WORK ITEM: The required answer is the data below, restated word for word with images omitted.

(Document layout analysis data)
□ □ □ □ □ □ □
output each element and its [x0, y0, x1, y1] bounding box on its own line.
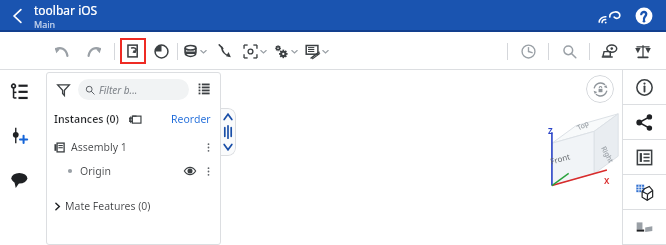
staticText: Filter b... — [99, 83, 138, 97]
button[interactable]: Assembly 1 — [46, 135, 221, 159]
button[interactable]: Help — [632, 4, 656, 28]
button[interactable]: List options — [194, 79, 214, 99]
button[interactable]: Toggle Origin visibility — [181, 162, 199, 180]
button[interactable]: Comments — [4, 164, 34, 194]
button[interactable]: Insert — [120, 38, 146, 64]
button[interactable]: Document — [623, 140, 666, 175]
button[interactable]: Drawing — [305, 40, 329, 62]
button[interactable]: Info — [623, 70, 666, 105]
staticText: Assembly 1 — [71, 140, 127, 154]
button[interactable]: Filter — [53, 79, 73, 99]
staticText: Top — [575, 119, 591, 133]
button[interactable]: Back — [6, 4, 30, 28]
button[interactable]: Mass properties — [632, 40, 654, 62]
button[interactable]: Mate Features (0) — [46, 195, 221, 217]
button[interactable]: Time — [517, 40, 539, 62]
staticText: Mate Features (0) — [65, 199, 151, 213]
staticText: Right — [598, 145, 616, 165]
button[interactable]: Connection status — [600, 4, 624, 28]
button[interactable]: Share — [623, 105, 666, 140]
button[interactable]: Add folder — [126, 110, 144, 128]
staticText: Instances (0) — [54, 112, 119, 126]
button[interactable]: Mate connector — [214, 40, 236, 62]
button[interactable]: Filter b... — [78, 79, 189, 100]
staticText: Origin — [80, 164, 111, 178]
button[interactable]: Transform — [243, 40, 267, 62]
button[interactable]: Search — [558, 40, 580, 62]
button[interactable]: Measure — [599, 40, 621, 62]
button[interactable]: Undo — [50, 40, 72, 62]
button[interactable]: Origin options — [200, 163, 216, 179]
button[interactable]: Resize panel — [220, 108, 236, 156]
staticText: Reorder — [171, 112, 211, 126]
button[interactable]: Rotate lock — [586, 75, 614, 103]
button[interactable]: Redo — [84, 40, 106, 62]
button[interactable]: Feature list — [4, 76, 34, 106]
button[interactable]: Versions — [623, 210, 666, 245]
staticText: toolbar iOS — [34, 2, 98, 18]
button[interactable]: History — [150, 40, 172, 62]
staticText: Z — [548, 125, 553, 136]
button[interactable]: Add feature — [4, 120, 34, 150]
staticText: Front — [549, 150, 571, 167]
button[interactable]: Origin — [46, 159, 221, 183]
button[interactable]: Assembly 1 options — [200, 139, 216, 155]
button[interactable]: Reorder — [169, 110, 213, 128]
staticText: Main — [34, 18, 56, 30]
button[interactable]: Parts — [623, 175, 666, 210]
button[interactable]: Mate — [183, 40, 207, 62]
button[interactable]: Assembly features — [274, 40, 298, 62]
staticText: X — [604, 175, 610, 186]
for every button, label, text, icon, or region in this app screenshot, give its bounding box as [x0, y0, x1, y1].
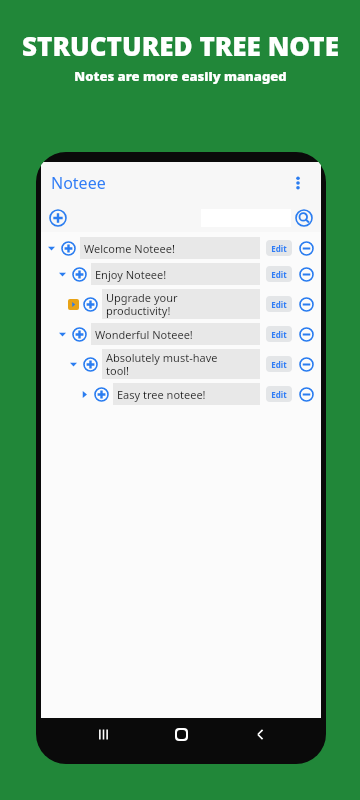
- button[interactable]: Remove: [297, 239, 315, 257]
- button[interactable]: More options: [285, 170, 311, 196]
- staticText: Absolutely must-have tool!: [106, 350, 218, 378]
- staticText: Enjoy Noteee!: [95, 267, 167, 282]
- staticText: Edit: [271, 243, 287, 254]
- button[interactable]: Remove: [297, 325, 315, 343]
- staticText: Easy tree noteee!: [117, 387, 206, 402]
- button[interactable]: Back: [243, 718, 277, 750]
- button[interactable]: Edit: [266, 266, 292, 282]
- staticText: Edit: [271, 389, 287, 400]
- button[interactable]: Collapse: [41, 347, 321, 381]
- button[interactable]: Search: [293, 207, 315, 229]
- button[interactable]: Home: [164, 718, 198, 750]
- staticText: STRUCTURED TREE NOTE: [22, 28, 339, 63]
- button[interactable]: Collapse: [41, 235, 321, 261]
- button[interactable]: Expand: [41, 381, 321, 407]
- staticText: Noteee: [51, 172, 106, 194]
- button[interactable]: Collapse: [45, 242, 58, 255]
- button[interactable]: Expand: [67, 298, 80, 311]
- staticText: Notes are more easily managed: [74, 67, 287, 85]
- button[interactable]: Expand: [41, 287, 321, 321]
- button[interactable]: Edit: [266, 386, 292, 402]
- staticText: Edit: [271, 329, 287, 340]
- button[interactable]: Add note: [47, 207, 69, 229]
- button[interactable]: Remove: [297, 355, 315, 373]
- staticText: Welcome Noteee!: [84, 241, 175, 256]
- button[interactable]: Collapse: [41, 261, 321, 287]
- button[interactable]: Collapse: [56, 268, 69, 281]
- staticText: Wonderful Noteee!: [95, 327, 193, 342]
- button[interactable]: Edit: [266, 296, 292, 312]
- button[interactable]: Remove: [297, 295, 315, 313]
- button[interactable]: Edit: [266, 356, 292, 372]
- button[interactable]: Remove: [297, 385, 315, 403]
- button[interactable]: Collapse: [67, 358, 80, 371]
- button[interactable]: Collapse: [41, 321, 321, 347]
- staticText: Edit: [271, 299, 287, 310]
- button[interactable]: Recents: [86, 718, 120, 750]
- staticText: Edit: [271, 359, 287, 370]
- button[interactable]: Edit: [266, 326, 292, 342]
- button[interactable]: Collapse: [56, 328, 69, 341]
- staticText: Edit: [271, 269, 287, 280]
- button[interactable]: Remove: [297, 265, 315, 283]
- button[interactable]: Edit: [266, 240, 292, 256]
- staticText: Upgrade your productivity!: [106, 290, 178, 318]
- button[interactable]: Expand: [78, 388, 91, 401]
□ □ □ □ □ □ □
ANSWER SPACE:
output each element and its [x0, y0, x1, y1] bounding box on its own line.
staticText: Filter b... — [99, 83, 138, 97]
button[interactable]: Assembly 1 — [46, 135, 221, 159]
button[interactable]: Help — [632, 4, 656, 28]
button[interactable]: List options — [194, 79, 214, 99]
button[interactable]: Toggle Origin visibility — [181, 162, 199, 180]
button[interactable]: Comments — [4, 164, 34, 194]
button[interactable]: Insert — [120, 38, 146, 64]
button[interactable]: Document — [623, 140, 666, 175]
button[interactable]: Drawing — [305, 40, 329, 62]
button[interactable]: Info — [623, 70, 666, 105]
staticText: Assembly 1 — [71, 140, 127, 154]
button[interactable]: Filter — [53, 79, 73, 99]
staticText: Top — [575, 119, 591, 133]
button[interactable]: Back — [6, 4, 30, 28]
button[interactable]: Mass properties — [632, 40, 654, 62]
button[interactable]: Mate Features (0) — [46, 195, 221, 217]
button[interactable]: Time — [517, 40, 539, 62]
staticText: Mate Features (0) — [65, 199, 151, 213]
staticText: Right — [598, 145, 616, 165]
button[interactable]: Connection status — [600, 4, 624, 28]
button[interactable]: Share — [623, 105, 666, 140]
button[interactable]: Add folder — [126, 110, 144, 128]
staticText: Instances (0) — [54, 112, 119, 126]
button[interactable]: Mate connector — [214, 40, 236, 62]
button[interactable]: Filter b... — [78, 79, 189, 100]
staticText: Origin — [80, 164, 111, 178]
button[interactable]: Transform — [243, 40, 267, 62]
button[interactable]: Search — [558, 40, 580, 62]
button[interactable]: Measure — [599, 40, 621, 62]
button[interactable]: Undo — [50, 40, 72, 62]
button[interactable]: Origin options — [200, 163, 216, 179]
button[interactable]: Resize panel — [220, 108, 236, 156]
staticText: Reorder — [171, 112, 211, 126]
button[interactable]: Rotate lock — [586, 75, 614, 103]
button[interactable]: Redo — [84, 40, 106, 62]
button[interactable]: Feature list — [4, 76, 34, 106]
button[interactable]: Versions — [623, 210, 666, 245]
staticText: toolbar iOS — [34, 2, 98, 18]
button[interactable]: History — [150, 40, 172, 62]
staticText: Z — [548, 125, 553, 136]
button[interactable]: Add feature — [4, 120, 34, 150]
staticText: Front — [549, 150, 571, 167]
button[interactable]: Origin — [46, 159, 221, 183]
button[interactable]: Assembly 1 options — [200, 139, 216, 155]
button[interactable]: Reorder — [169, 110, 213, 128]
staticText: Main — [34, 18, 56, 30]
button[interactable]: Parts — [623, 175, 666, 210]
button[interactable]: Mate — [183, 40, 207, 62]
button[interactable]: Assembly features — [274, 40, 298, 62]
staticText: X — [604, 175, 610, 186]
for every button, label, text, icon, or region in this app screenshot, give its bounding box as [x0, y0, x1, y1].
- button[interactable]: Remove: [297, 239, 315, 257]
- button[interactable]: More options: [285, 170, 311, 196]
- staticText: Absolutely must-have tool!: [106, 350, 218, 378]
- staticText: Enjoy Noteee!: [95, 267, 167, 282]
- staticText: Edit: [271, 243, 287, 254]
- button[interactable]: Remove: [297, 325, 315, 343]
- staticText: Easy tree noteee!: [117, 387, 206, 402]
- button[interactable]: Back: [243, 718, 277, 750]
- button[interactable]: Edit: [266, 266, 292, 282]
- staticText: Edit: [271, 389, 287, 400]
- button[interactable]: Collapse: [41, 347, 321, 381]
- button[interactable]: Search: [293, 207, 315, 229]
- button[interactable]: Home: [164, 718, 198, 750]
- staticText: STRUCTURED TREE NOTE: [22, 28, 339, 63]
- button[interactable]: Collapse: [41, 235, 321, 261]
- button[interactable]: Expand: [41, 381, 321, 407]
- staticText: Noteee: [51, 172, 106, 194]
- button[interactable]: Collapse: [45, 242, 58, 255]
- button[interactable]: Expand: [67, 298, 80, 311]
- staticText: Notes are more easily managed: [74, 67, 287, 85]
- button[interactable]: Expand: [41, 287, 321, 321]
- button[interactable]: Edit: [266, 386, 292, 402]
- staticText: Edit: [271, 329, 287, 340]
- button[interactable]: Add note: [47, 207, 69, 229]
- button[interactable]: Remove: [297, 355, 315, 373]
- staticText: Welcome Noteee!: [84, 241, 175, 256]
- button[interactable]: Collapse: [41, 261, 321, 287]
- button[interactable]: Collapse: [56, 268, 69, 281]
- staticText: Wonderful Noteee!: [95, 327, 193, 342]
- button[interactable]: Edit: [266, 296, 292, 312]
- button[interactable]: Remove: [297, 295, 315, 313]
- button[interactable]: Edit: [266, 356, 292, 372]
- button[interactable]: Remove: [297, 385, 315, 403]
- button[interactable]: Collapse: [67, 358, 80, 371]
- button[interactable]: Collapse: [41, 321, 321, 347]
- staticText: Edit: [271, 299, 287, 310]
- button[interactable]: Recents: [86, 718, 120, 750]
- staticText: Edit: [271, 359, 287, 370]
- button[interactable]: Edit: [266, 326, 292, 342]
- button[interactable]: Collapse: [56, 328, 69, 341]
- staticText: Edit: [271, 269, 287, 280]
- button[interactable]: Remove: [297, 265, 315, 283]
- button[interactable]: Edit: [266, 240, 292, 256]
- staticText: Upgrade your productivity!: [106, 290, 178, 318]
- button[interactable]: Expand: [78, 388, 91, 401]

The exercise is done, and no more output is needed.